- Task statement: Search the data below for lines that include the word "Phone" and state how many there are, nothing else.

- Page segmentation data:
☆ ☆ ☆ ☆ ☆ ☆ ☆
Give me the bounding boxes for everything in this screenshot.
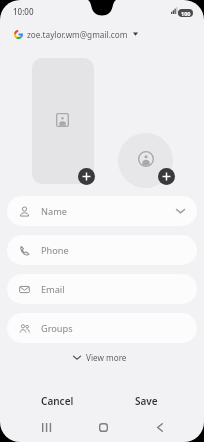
button[interactable]: Cancel [0,389,102,413]
button[interactable]: zoe.taylor.wm@gmail.com [0,25,204,43]
button[interactable]: Add photo [32,58,94,184]
staticText: zoe.taylor.wm@gmail.com [27,29,128,40]
staticText: View more [86,352,127,363]
staticText: 100 [181,10,191,17]
staticText: Phone [41,244,69,257]
staticText: Email [41,283,65,296]
button[interactable]: Add profile picture [118,133,173,188]
button[interactable]: Add [78,168,95,185]
staticText: 10:00 [13,6,34,17]
staticText: Cancel [41,394,74,408]
button[interactable]: Email [7,274,197,304]
button[interactable]: Name [7,196,197,226]
button[interactable]: Phone [7,235,197,265]
button[interactable]: Add [158,168,175,185]
button[interactable]: Back [146,416,174,438]
button[interactable]: Save [102,389,204,413]
button[interactable]: Home [89,416,117,438]
button[interactable]: View more [68,349,132,366]
button[interactable]: Recents [32,416,60,438]
staticText: Groups [41,322,73,335]
staticText: Name [41,205,67,218]
staticText: Save [135,394,158,408]
button[interactable]: Groups [7,313,197,343]
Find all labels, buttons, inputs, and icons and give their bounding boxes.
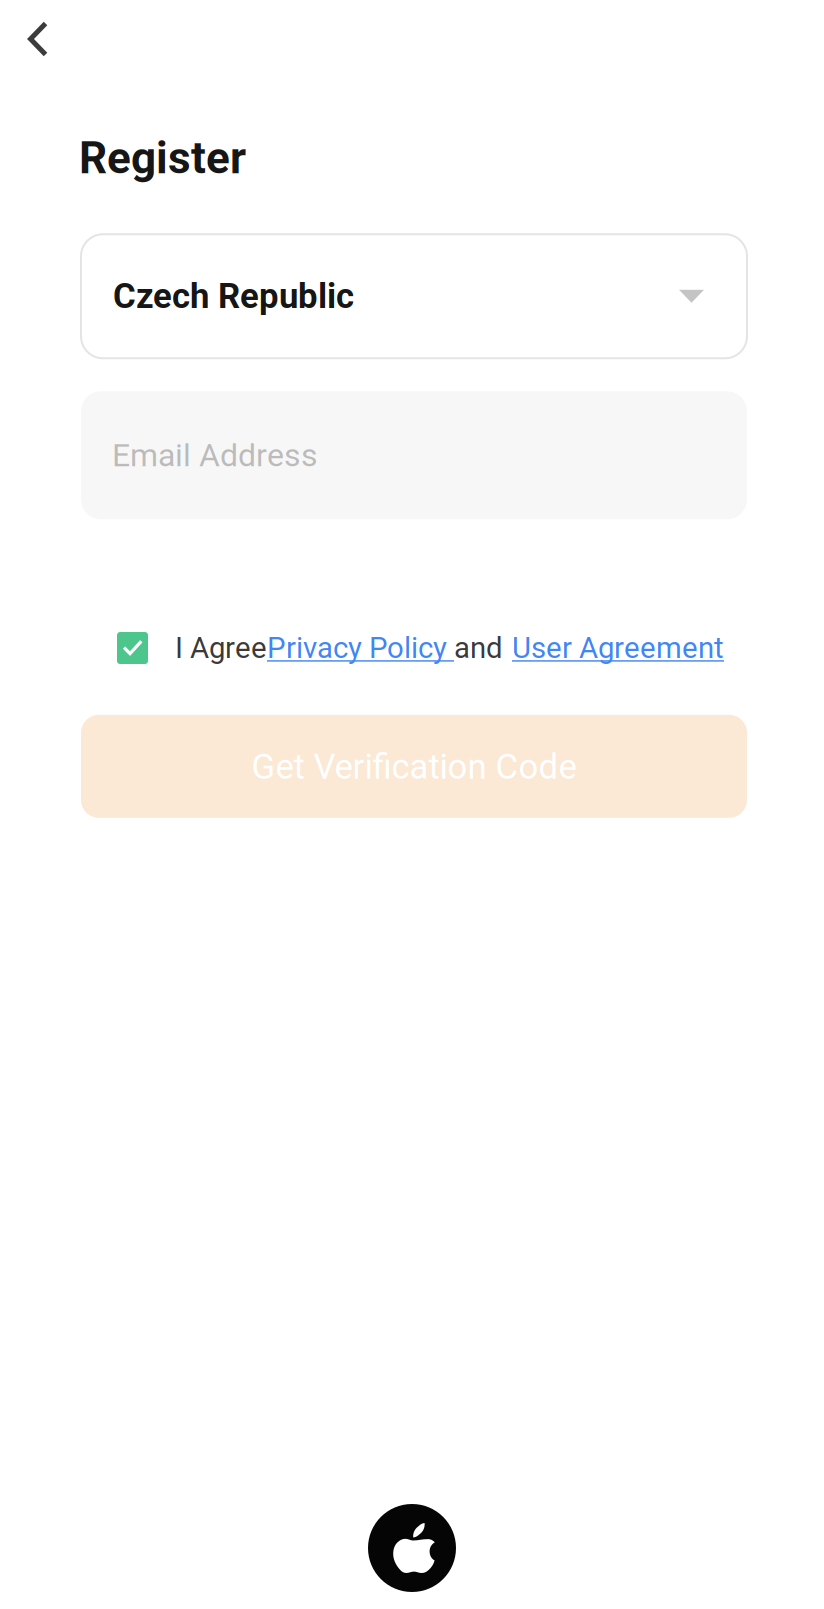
☆ ☆ ☆ ☆ ☆ ☆ ☆
- Expected answer: 2